> TASK BRIEF: Would you repeat, exactly as given, the line with "s, un lugar" and every line after it to the end of the entries?

> ENTRIES PROVIDED:

========

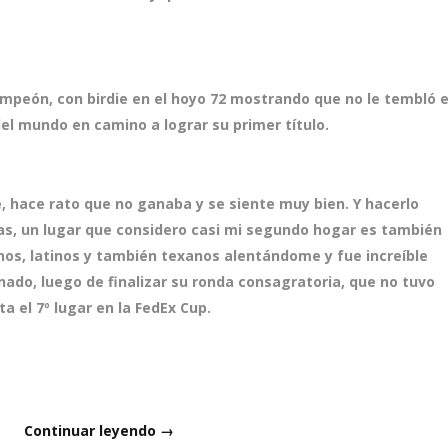
ampeón, con birdie en el hoyo 72 mostrando que no le tembló e
del mundo en camino a lograr su primer título.
le, hace rato que no ganaba y se siente muy bien. Y hacerlo
s, un lugar que considero casi mi segundo hogar es también
os, latinos y también texanos alentándome y fue increíble
onado, luego de finalizar su ronda consagratoria, que no tuvo
ta el 7º lugar en la FedEx Cup.
Continuar leyendo →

========

> REPLY TO THE EXERCISE:
s, un lugar que considero casi mi segundo hogar es también
os, latinos y también texanos alentándome y fue increíble
onado, luego de finalizar su ronda consagratoria, que no tuvo
ta el 7º lugar en la FedEx Cup.
Continuar leyendo →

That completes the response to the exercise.